To put decision makers’ worries at ease, Strategic Pay has a reliable source of information that can help: the Not- for-Profit Directors’ Fees Report.
Pulling information from our annual survey results, the report offers an overview of current trends and practices within the not-for-profit sector. This, in turn, enables boards and decision makers to compare, contrast and evaluate their own methods with those of the wider industry.
What does the Strategic Pay report cover?
This year’s survey results are a combination of insights from Strategic Pay’s database, publicly available data and our not-for-profit mailing list’s questionnaires. For the fifth year running, the report covers trends and practices in the NFP sector, providing insight into the following:
- Annual fee schedules for both executive and non-executive chair, deputy chair and directors positions
- Director’s fees schedules
- NFP board policy and practice analysis. This includes board meetings, committees, workload, fee review and gender analysis
- General market board policy and practice analysis.

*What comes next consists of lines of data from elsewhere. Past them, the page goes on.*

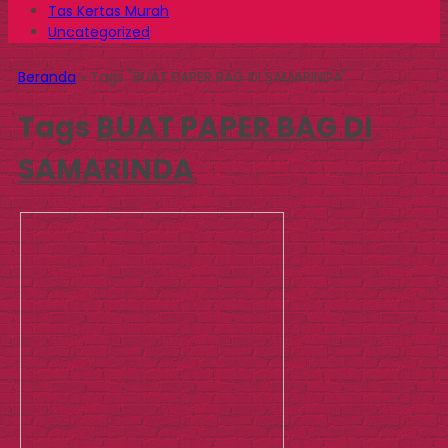
Tas Kertas Murah
Uncategorized
Beranda
»
Tags "BUAT PAPER BAG DI SAMARINDA"
Tags
BUAT PAPER BAG DI
SAMARINDA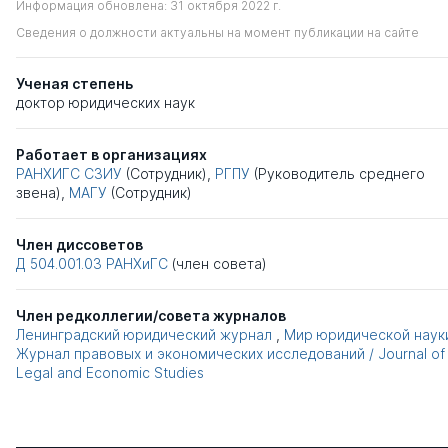
Информация обновлена: 31 октября 2022 г.
Сведения о должности актуальны на момент публикации на сайте
Ученая степень
доктор юридических наук
Работает в организациях
РАНХИГС СЗИУ
(Сотрудник),
РГПУ
(Руководитель среднего
звена),
МАГУ
(Сотрудник)
Член диссоветов
Д 504.001.03
РАНХиГС
(член совета)
Член редколлегии/совета журналов
Ленинградский юридический журнал
,
Мир юридической наук
Журнал правовых и экономических исследований / Journal of
Legal and Economic Studies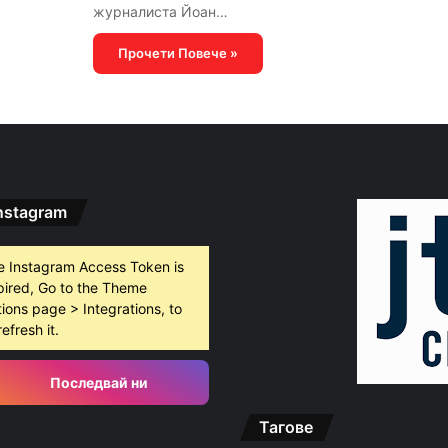
журналиста Йоан…
Прочети Повече »
nstagram
e Instagram Access Token is
pired, Go to the Theme
ions page > Integrations, to
refresh it.
Последвай ни
Тагове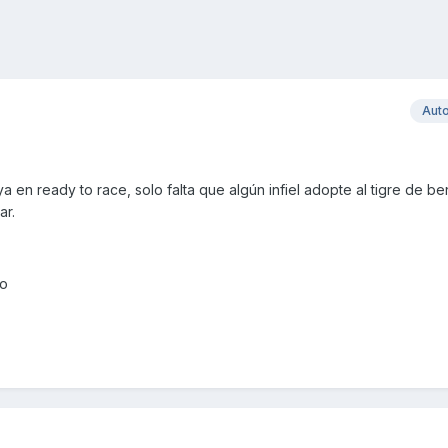
Aut
en ready to race, solo falta que algún infiel adopte al tigre de be
ar.
ko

In terms of structure, the report sorts statistics on annual fees and total hours by category. These categories include industry, turnover, asset size, type of organisation, shareholder funds and number of employees. Notably, all organisations in New Zealand are welcome to participate.
What are 2017’s insights?
While there is a vast array of takeaways from the report, some of the highlights are:
- Reviews happen annually for 38 per cent of organisations, whereas 10 per cent do so biennially and 55 per cent variably
- The most common factors for board fee reviews are company profitability and market data
- Board meetings last for an average of four hours for eight per cent of large boards, 61 per cent medium boards and 31 per cent small boards
- Board sizes are defined as follows: 1-6 directors is seen as small, 7-10 medium and more than 10 large
- Meeting frequency has increased to 50 per cent of large boards meeting bi-monthly; 88 per cent of boards have re-election policies
- The top priorities for the next year are strategic planning and risk management
- Gender analysis suggests the number of women taking board roles has increased since 2016.